Dr. Horton-Stallings’ presentation argued that for non-white and economically disenfranchised people, access to abortion is more than a healthcare issue — it is measure of their access to embodied freedom and justice:

“The basic premise of any family planning, individually, communally, or societally, is never really just a concern of health, and assuring that people who are not white or economically privileged would have some semblance of reproductive justice and reproductive freedom [will not happen without] a change of culture around sexuality, as opposed to sexual health.  

“The health of cisgender women or gender non-conforming persons, as the insurance companies, pharmaceutical research trials, laws and government policies have traditionally shown, are not a priority in this country.

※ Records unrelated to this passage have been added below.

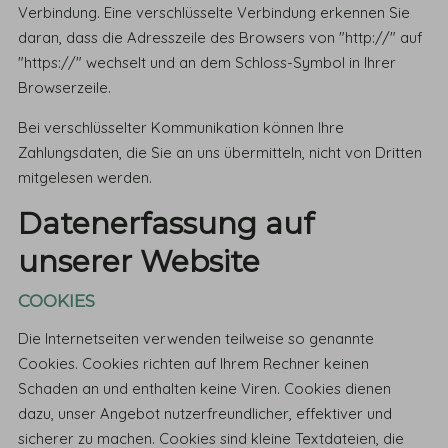
Verbindung. Eine verschlüsselte Verbindung erkennen Sie
daran, dass die Adresszeile des Browsers von "http://" auf
"https://" wechselt und an dem Schloss-Symbol in Ihrer
Browserzeile.
Bei verschlüsselter Kommunikation können Ihre
Zahlungsdaten, die Sie an uns übermitteln, nicht von Dritten
mitgelesen werden.
Datenerfassung auf
unserer Website
COOKIES
Die Internetseiten verwenden teilweise so genannte
Cookies. Cookies richten auf Ihrem Rechner keinen
Schaden an und enthalten keine Viren. Cookies dienen
dazu, unser Angebot nutzerfreundlicher, effektiver und
sicherer zu machen. Cookies sind kleine Textdateien, die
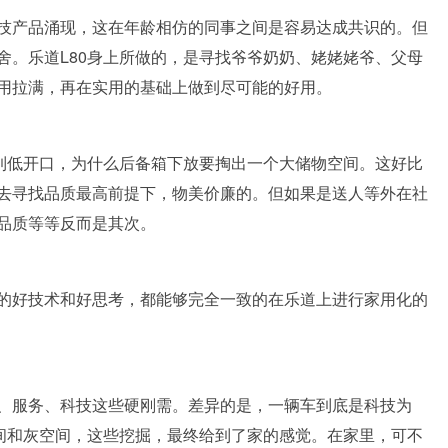
技产品涌现，这在年龄相仿的同事之间是容易达成共识的。但
舍。乐道L80身上所做的，是寻找爷爷奶奶、姥姥姥爷、父母
用拉满，再在实用的基础上做到尽可能的好用。
做到低开口，为什么后备箱下放要掏出一个大储物空间。这好比
去寻找品质最高前提下，物美价廉的。但如果是送人等外在社
品质等等反而是其次。
的好技术和好思考，都能够完全一致的在乐道上进行家用化的
、服务、科技这些硬刚需。差异的是，一辆车到底是科技为
空间和灰空间，这些挖掘，最终给到了家的感觉。在家里，可不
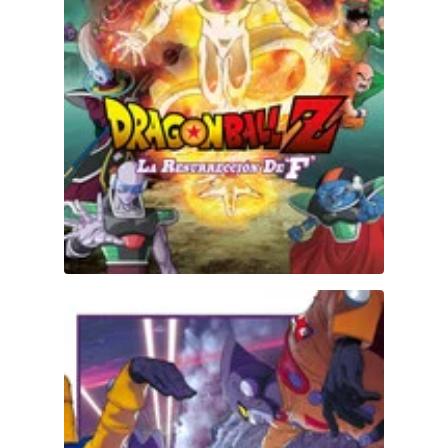
DC
Peacock
Dragon Ball Super: Super Hero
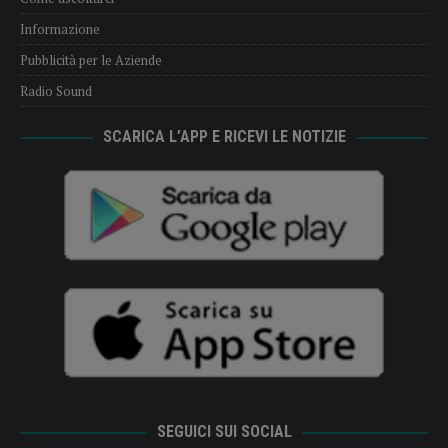
Informazione
Pubblicità per le Aziende
Radio Sound
SCARICA L’APP E RICEVI LE NOTIZIE
SEGUICI SUI SOCIAL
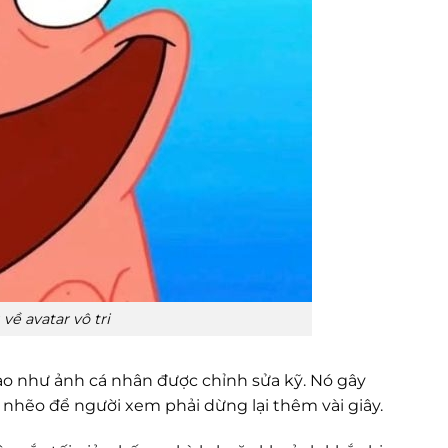
về avatar vô tri
o như ảnh cá nhân được chỉnh sửa kỹ. Nó gây
t nhẽo để người xem phải dừng lại thêm vài giây.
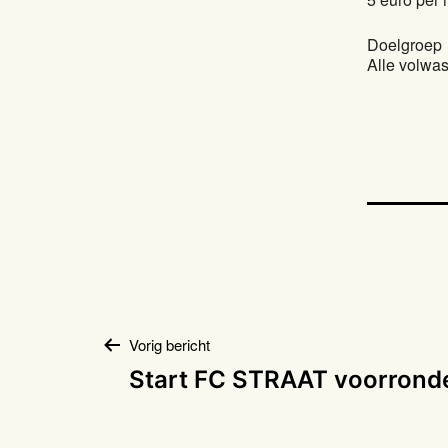
Doelgroep
Alle volwa
Bericht
Vorig bericht
Start FC STRAAT voorrond
navigatie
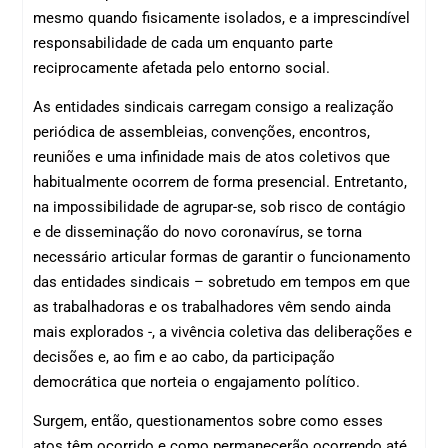
mesmo quando fisicamente isolados, e a imprescindível
responsabilidade de cada um enquanto parte
reciprocamente afetada pelo entorno social.
As entidades sindicais carregam consigo a realização
periódica de assembleias, convenções, encontros,
reuniões e uma infinidade mais de atos coletivos que
habitualmente ocorrem de forma presencial. Entretanto,
na impossibilidade de agrupar-se, sob risco de contágio
e de disseminação do novo coronavírus, se torna
necessário articular formas de garantir o funcionamento
das entidades sindicais – sobretudo em tempos em que
as trabalhadoras e os trabalhadores vêm sendo ainda
mais explorados -, a vivência coletiva das deliberações e
decisões e, ao fim e ao cabo, da participação
democrática que norteia o engajamento político.
Surgem, então, questionamentos sobre como esses
atos têm ocorrido e como permanecerão ocorrendo até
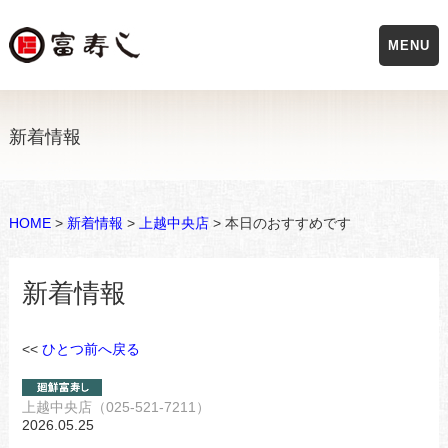
MENU
新着情報
HOME
>
新着情報
>
上越中央店
> 本日のおすすめです
新着情報
<<
ひとつ前へ戻る
上越中央店（025-521-7211）
2026.05.25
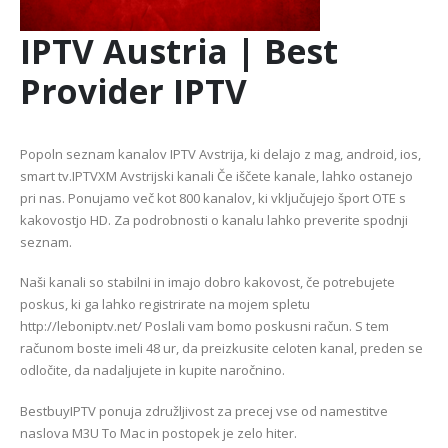
IPTV Austria | Best
Provider IPTV
Popoln seznam kanalov IPTV Avstrija, ki delajo z mag, android, ios,
smart tv.IPTVXM Avstrijski kanali Če iščete kanale, lahko ostanejo
pri nas. Ponujamo več kot 800 kanalov, ki vključujejo šport OTE s
kakovostjo HD. Za podrobnosti o kanalu lahko preverite spodnji
seznam.
Naši kanali so stabilni in imajo dobro kakovost, če potrebujete
poskus, ki ga lahko registrirate na mojem spletu
http://leboniptv.net/ Poslali vam bomo poskusni račun. S tem
računom boste imeli 48 ur, da preizkusite celoten kanal, preden se
odločite, da nadaljujete in kupite naročnino.
BestbuyIPTV ponuja združljivost za precej vse od namestitve
naslova M3U To Mac in postopek je zelo hiter.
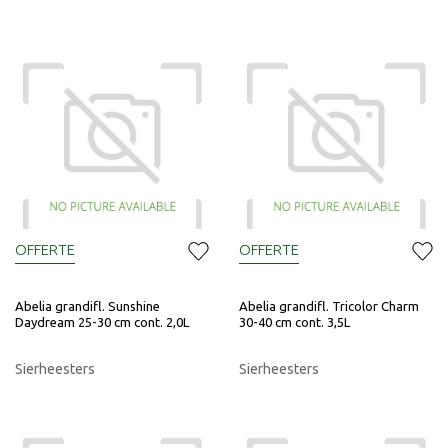
OFFERTE
OFFERTE
Abelia grandifl. Sunshine
Abelia grandifl. Tricolor Charm
Daydream 25-30 cm cont. 2,0L
30-40 cm cont. 3,5L
Sierheesters
Sierheesters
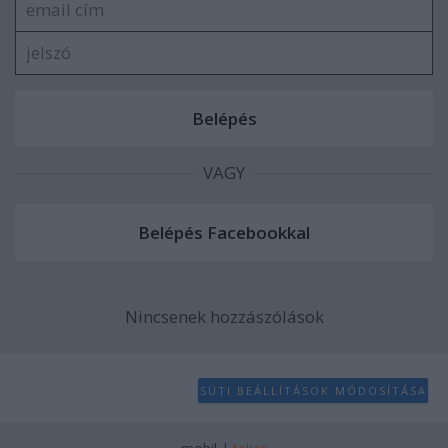
VAGY
Nincsenek hozzászólások
SÜTI BEÁLLÍTÁSOK MÓDOSÍTÁSA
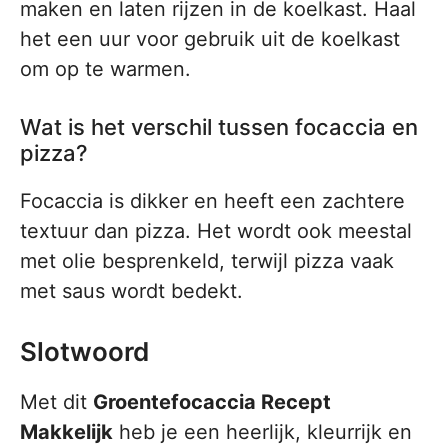
maken en laten rijzen in de koelkast. Haal
het een uur voor gebruik uit de koelkast
om op te warmen.
Wat is het verschil tussen focaccia en
pizza?
Focaccia is dikker en heeft een zachtere
textuur dan pizza. Het wordt ook meestal
met olie besprenkeld, terwijl pizza vaak
met saus wordt bedekt.
Slotwoord
Met dit
Groentefocaccia Recept
Makkelijk
heb je een heerlijk, kleurrijk en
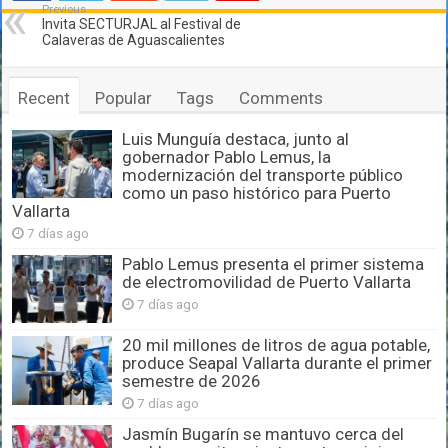
Previous
Invita SECTURJAL al Festival de
Calaveras de Aguascalientes
Recent
Popular
Tags
Comments
Luis Munguía destaca, junto al
gobernador Pablo Lemus, la
modernización del transporte público
como un paso histórico para Puerto
Vallarta
7 días ago
Pablo Lemus presenta el primer sistema
de electromovilidad de Puerto Vallarta
7 días ago
20 mil millones de litros de agua potable,
produce Seapal Vallarta durante el primer
semestre de 2026
7 días ago
Jasmín Bugarín se mantuvo cerca del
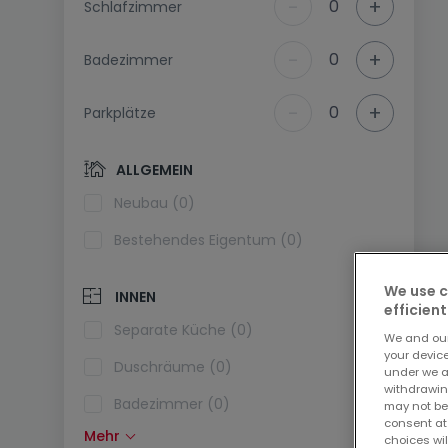
-
+
0
Schlafzimmer
-
+
0
Badezimmer
-
+
0
Parkplätze
ALLGEMEIN
Neubau (0)
Bestehendes Eigentum (0)
We use c
INNEN
efficient
Separate Küche (0)
We and ou
your devic
Duschräume (0)
under we a
withdrawin
Badezimmer (0)
may not be
consent at
Mehr
Einbauküche (0)
choices wil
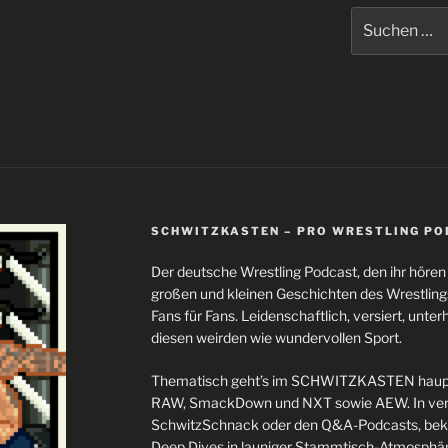
Suchen
nach:
SCHWITZKASTEN – PRO WRESTLING P
Der deutsche Wrestling Podcast, den ihr höre
großen und kleinen Geschichten des Wrestli
Fans für Fans. Leidenschaftlich, versiert, unterh
diesen weirden wie wundervollen Sport.
Thematisch geht’s im SCHWITZKASTEN haupt
RAW, SmackDown und NXT sowie AEW. In ver
SchwitzSchnack oder den Q&A-Podcasts, bekom
Deep Dives in launiger Stammtisch-Atmosphäre 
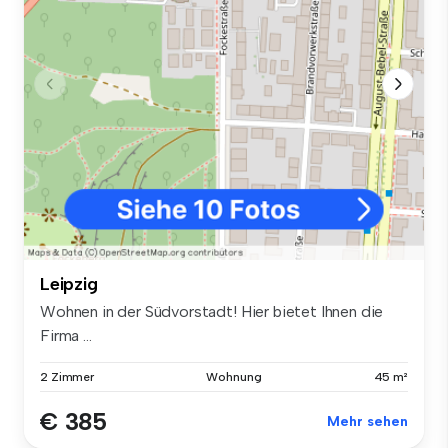
Leipzig
Wohnen in der Südvorstadt! Hier bietet Ihnen die
Firma ...
2 Zimmer
Wohnung
45 m²
€ 385
Mehr sehen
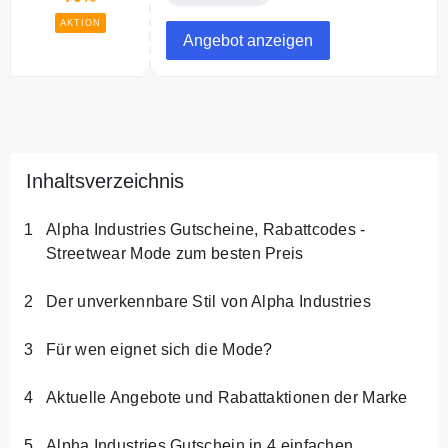
AKTION
Angebot anzeigen
Inhaltsverzeichnis
Alpha Industries Gutscheine, Rabattcodes -
Streetwear Mode zum besten Preis
Der unverkennbare Stil von Alpha Industries
Für wen eignet sich die Mode?
Aktuelle Angebote und Rabattaktionen der Marke
Alpha Industries Gutschein in 4 einfachen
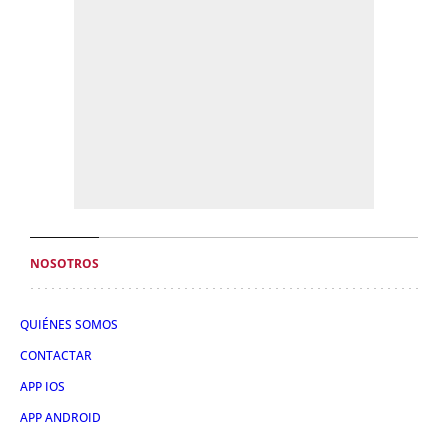
NOSOTROS
QUIÉNES SOMOS
CONTACTAR
APP IOS
APP ANDROID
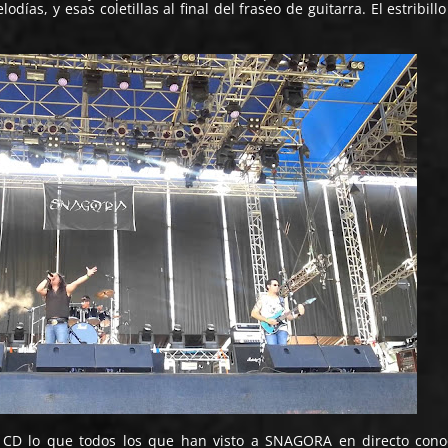
elodías, y esas coletillas al final del fraseo de guitarra. El estribil
CD lo que todos los que han visto a
SNAGORA
en directo cono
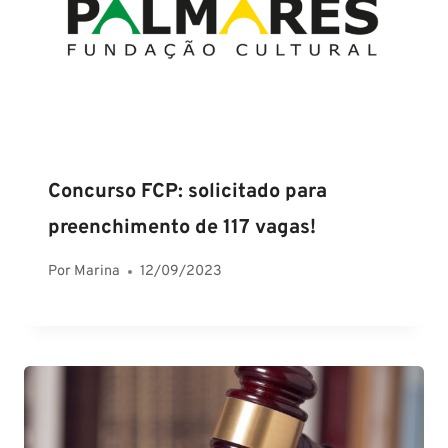
Concurso FCP: solicitado para
preenchimento de 117 vagas!
Por
Marina
12/09/2023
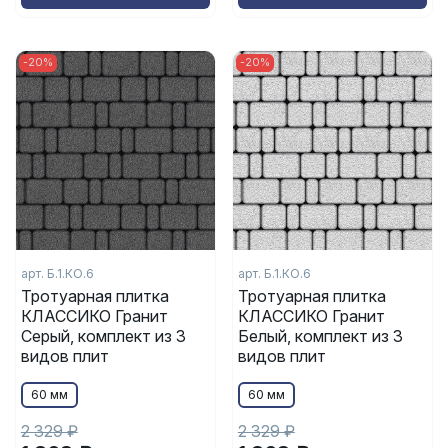
-20%
-20%
арт. Б.1.КО.6
арт. Б.1.КО.6
Тротуарная плитка
Тротуарная плитка
КЛАССИКО Гранит
КЛАССИКО Гранит
Серый, комплект из 3
Белый, комплект из 3
видов плит
видов плит
60 мм
60 мм
2 329 ₽
2 329 ₽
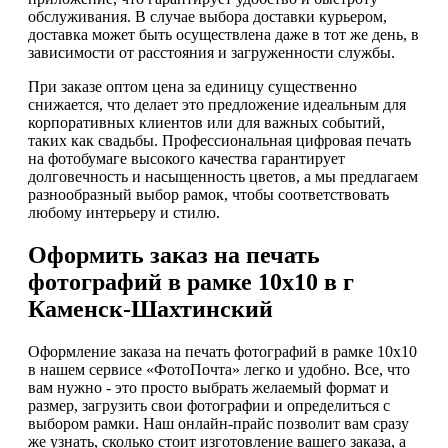
обслуживания. В случае выбора доставки курьером,
доставка может быть осуществлена даже в тот же день, в
зависимости от расстояния и загруженности службы.
При заказе оптом цена за единицу существенно
снижается, что делает это предложение идеальным для
корпоративных клиентов или для важных событий,
таких как свадьбы. Профессиональная цифровая печать
на фотобумаге высокого качества гарантирует
долговечность и насыщенность цветов, а мы предлагаем
разнообразный выбор рамок, чтобы соответствовать
любому интерьеру и стилю.
Оформить заказ на печать
фотографий в рамке 10х10 в г
Каменск-Шахтинский
Оформление заказа на печать фотографий в рамке 10х10
в нашем сервисе «ФотоПочта» легко и удобно. Все, что
вам нужно - это просто выбрать желаемый формат и
размер, загрузить свои фотографии и определиться с
выбором рамки. Наш онлайн-прайс позволит вам сразу
же узнать, сколько стоит изготовление вашего заказа, а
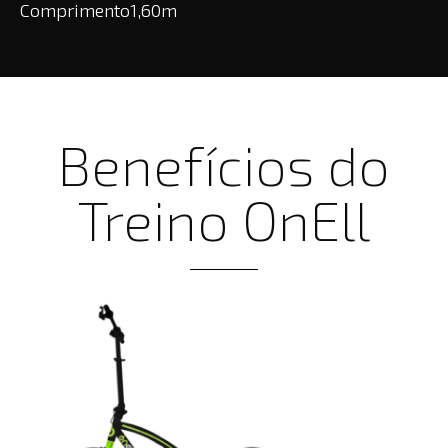
Comprimento
1,60m
Benefícios do
Treino OnEll​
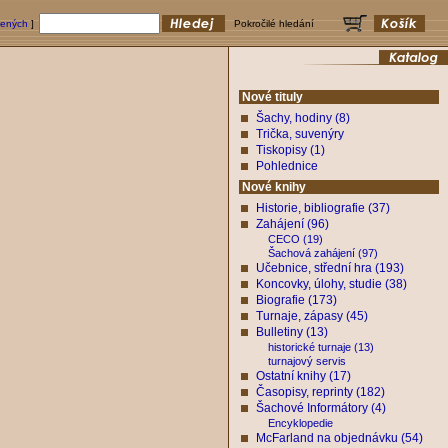
bených
]
Pokročilé hledání
Nové tituly
Šachy, hodiny (8)
Trička, suvenýry
Tiskopisy (1)
Pohlednice
Nové knihy
Historie, bibliografie (37)
Zahájení (96)
CECO (19)
Šachová zahájení (97)
Učebnice, střední hra (193)
Koncovky, úlohy, studie (38)
Biografie (173)
Turnaje, zápasy (45)
Bulletiny (13)
historické turnaje (13)
turnajový servis
Ostatní knihy (17)
Časopisy, reprinty (182)
Šachové Informátory (4)
Encyklopedie
McFarland na objednávku (54)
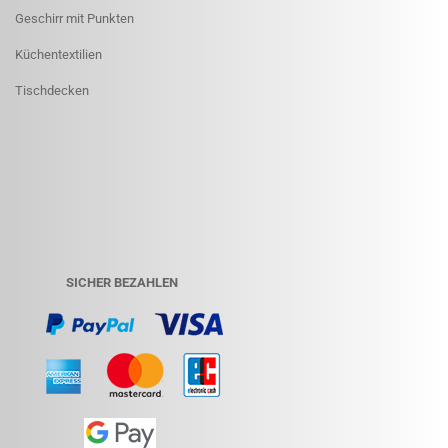
Geschirr mit Punkten
Küchentextilien
Tischdecken
SICHER BEZAHLEN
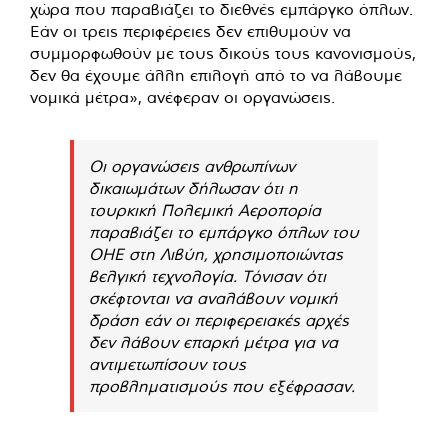
χώρα που παραβιάζει το διεθνές εμπάργκο όπλων.
Εάν οι τρεις περιφέρειες δεν επιθυμούν να
συμμορφωθούν με τους δικούς τους κανονισμούς,
δεν θα έχουμε άλλη επιλογή από το να λάβουμε
νομικά μέτρα», ανέφεραν οι οργανώσεις.
Οι οργανώσεις ανθρωπίνων
δικαιωμάτων δήλωσαν ότι η
τουρκική Πολεμική Αεροπορία
παραβιάζει το εμπάργκο όπλων του
ΟΗΕ στη Λιβύη, χρησιμοποιώντας
βελγική τεχνολογία. Τόνισαν ότι
σκέφτονται να αναλάβουν νομική
δράση εάν οι περιφερειακές αρχές
δεν λάβουν επαρκή μέτρα για να
αντιμετωπίσουν τους
προβληματισμούς που εξέφρασαν.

Because their lives are not a priority.”

Alexis Lothian: A Dystopian World
Associate Professor, The Harriet Tubman Department of Women, Gender, and Sexuality Studies, University of Maryland

Dr. Lothian’s presentation critiqued how the contemporary political moment has been erroneously represented as a unique point of political dystopia within mainstream reproductive rights movements. She suggested an alternative approach to future political change, drawing from Black feminist writers’ visions of the future: 

“As a scholar of speculative fiction, and the relationship between futures that we imagine and futures our bodies are considered to bear, my instinct on being invited to join this panel was to look for the imagined futures otherwise worlds that are being invoked as the world comes to terms with the consequences of the Dobbs decision.  

“So, the overturning of Roe v. Wade is the end of the world, according to mainstream, predominantly, white, US feminist movements under the framework of reproductive rights … the 1973 decision has, after all, provided the framework for decades of self-spread pro-choice activism. After so many calls to march unless we lose Roe v. Wade, when Roe v. Wade is lost, it inspires apocalyptic levels of despair. It feels like dystopia.”

What’s Next?  

Kaplan says that reproductive justice issues are one of the Center’s nine key areas for targeted research and community outreach in months ahead. “This is the first of a series of events we will be holding over the course of this year thinking about race and reproductive politics, both contemporary issues, but also a larger history of race, reproduction, Indigeneity . . . and the current stakes of decolonizing both bodies and the broader structures of power that reduce autonomy for all pregnancy and childbearing people.”